Meliswe had tried her hand at woodsong and was probably pretty talented at it, but she wanted to become proficient at fae magic, generally regarded as the most powerful and most versatile magic, before she started dabbling in other fields. Her mana pool was about a quarter what mine was now and she'd exhaust herself trying to practice multiple schools at once. I'd later learned that she had wowed her mother with woodsong at Greenbriar, growing her prized tulip garden larger and with more vibrant color than ever before. But Meliswe wasn't an adept yet and she still wore the borderline-precious gems and jewels of a low-tier fae noblewoman, whereas I'd transitioned entirely to living jewelry of the woodsong. I'd eventually sell whatever metal jewelry didn't have familial or historical value, though I was waiting until I thought of a good cause for the proceeds.

"I'm back!" Meliswe called out. She said it as if she wasn't quite sure whether she was actually back. She carried a bunch of her mother's tulips and looked like she was considering whether or not to gift them to me.

"Meliswe!" I said. I beamed and it took every last scrap of my willpower to keep from racing at her and enveloping her in a big hug… I wasn't sure whether she was ready for that. But I wasn't going to let her second-guess what to do with those tulips. "Um… let's get those in some water. I'll have Dill bring a fresh pot to replant them in." Even Meliswe could take cut flower stems and use the woodsong to get them to take root again.

"Sure," Meliswe said, and she finally approached within arm's reach of me. "So… we didn't really part on the best of terms."

"We didn't," I said. "Because I'm a damn fool. It's not my place to think I know better than you what you want to do. And since I love you, I shouldn't have ridden into danger's maw without letting you weigh in on it. I can't promise that I'll always do what you want, but… well, I can promise that I'll tell you about it."

Meliswe started to tear up. "How do I know you won't hurt me like that again?"

"Because I made you a gift."

"Because… you made me a gift?" She wiggled her little nose. "How does that…"

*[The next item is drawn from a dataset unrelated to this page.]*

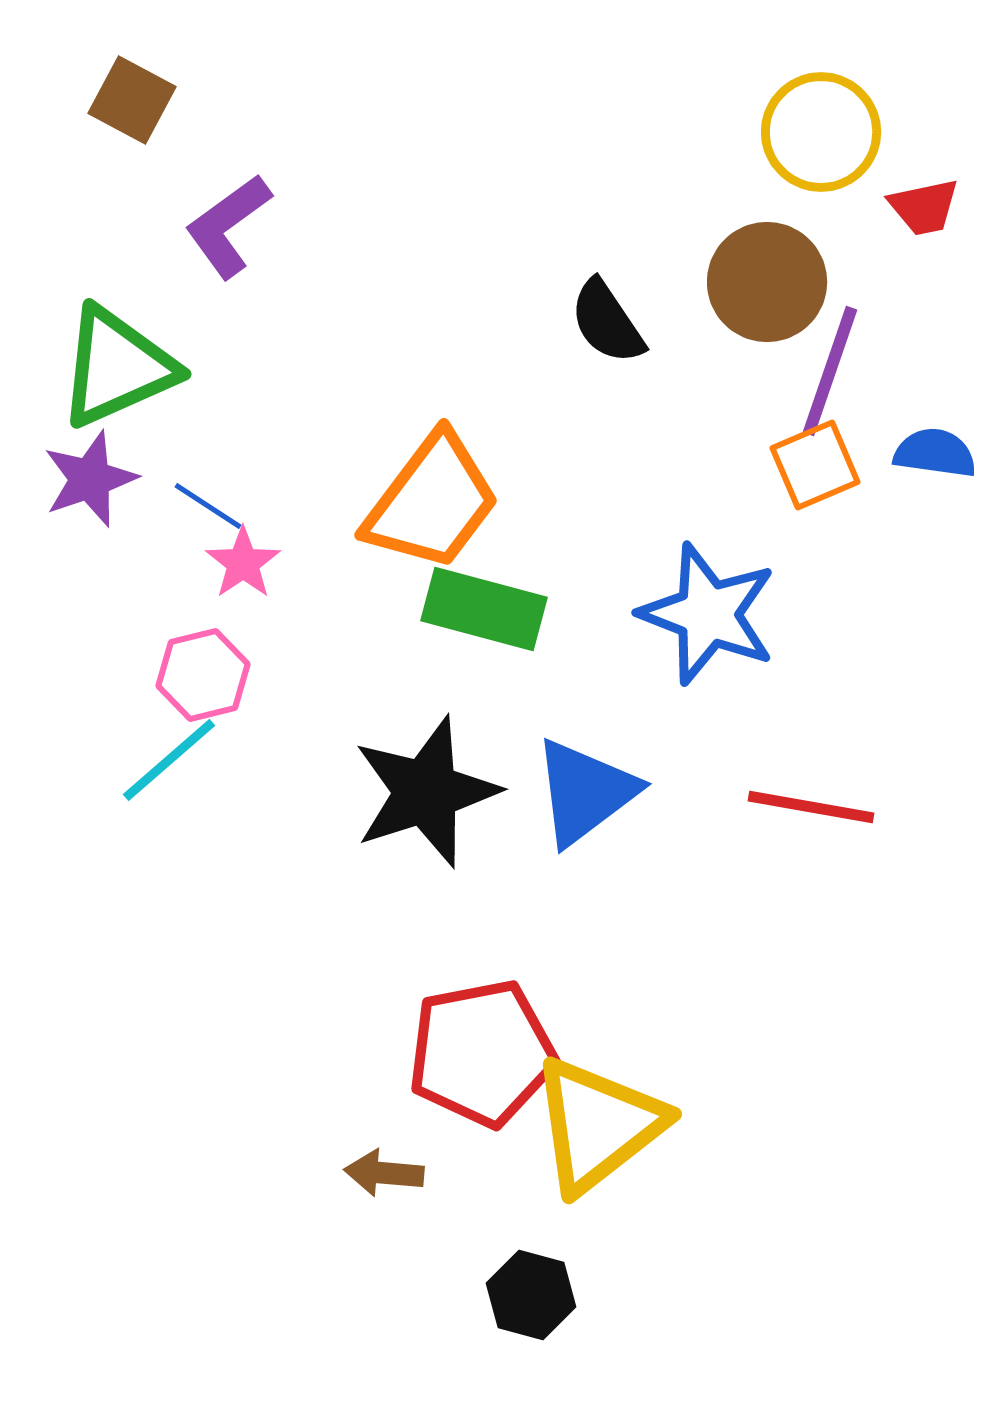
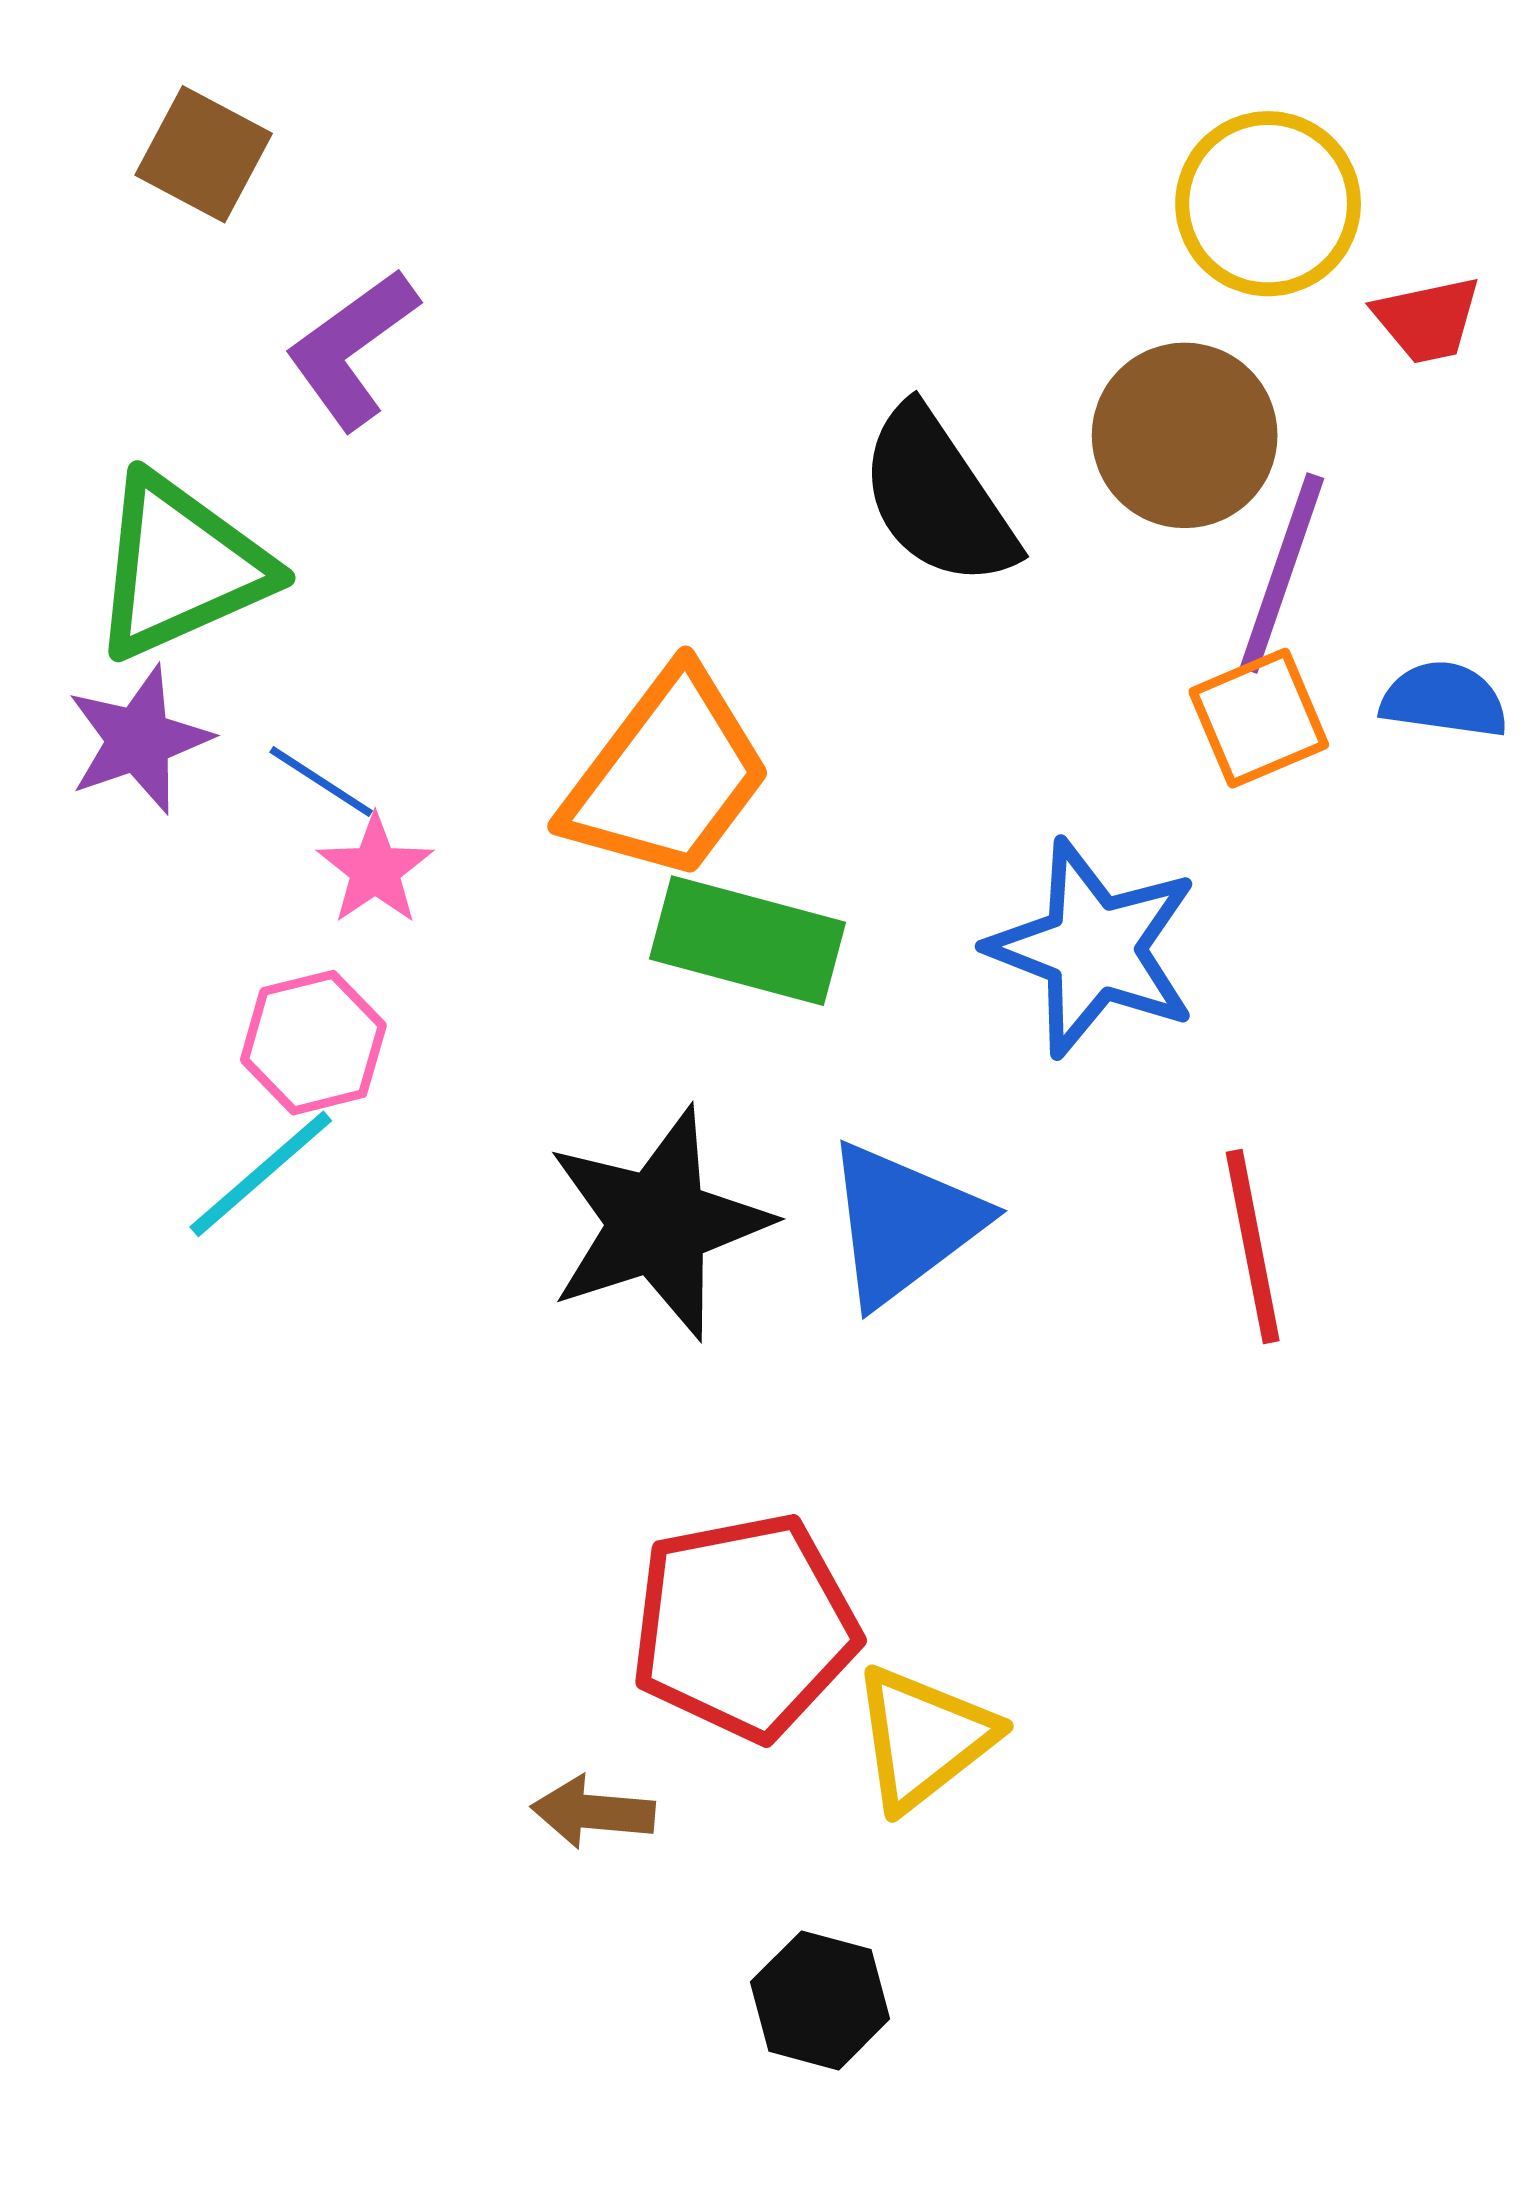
black semicircle: (607, 322) -> (937, 497), size x1.4
red line: (811, 807) -> (1253, 1246), turned 69
yellow triangle: (598, 1125) -> (924, 1738), size x0.7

I paced back to my little workbench where I'd been working on my latest woodsong creation and snipped the last of its wire mesh away. Then I brought it out to Meliswe and showed her what I'd been working on - an ornate bracelet of living wood, ruddy red wood of a rare variety every bit as strong as iron. As I fitted it over her slim wrist, I sang a soothing hum that meshed the roots at the base of the bracelet with one another to complete the loop.

"Do you know what this is?" I tapped on the wood.

Meliswe ran her finger along the bracelet, tracing along the curling pattern that spelled out our fae sigil for 'love', the same pattern I'd once grown on a rose bush two and a half months before. She tapped on the wood. It was unvarnished but still had a waxen, ruddy sheen and the feel of something far stronger than ordinary wood. She gasped. "Is… is this bloodwood?"

I nodded. "It doesn't take much blood… only a few drops. The problem with bloodwood, though, is that once it tastes the same blood a few times, that's all it will eat. It becomes very efficient with its preferred blood, but anything else and it will refuse to feed. It'll wither and die. So you'd better not be away from me for more than a few weeks or your bracelet might just become a dead piece of wood instead of something alive. Now… I want you to direct your emotions toward your new bracelet."

Meliswe furrowed her brow, which brought her bracelet to blooming - a dozen miniature flowers, orange and cream pink, Meliswe's favorite colors, budding out from the little love symbol.

"Your favorite colors," I said. "I… I only know that it's supposed to respond to your emotions, but I'm not sure what the colors mean. I hope they mean you're happy."

Meliswe tackled me and planted little kisses all along my neck and face. "They do. I'm so happy."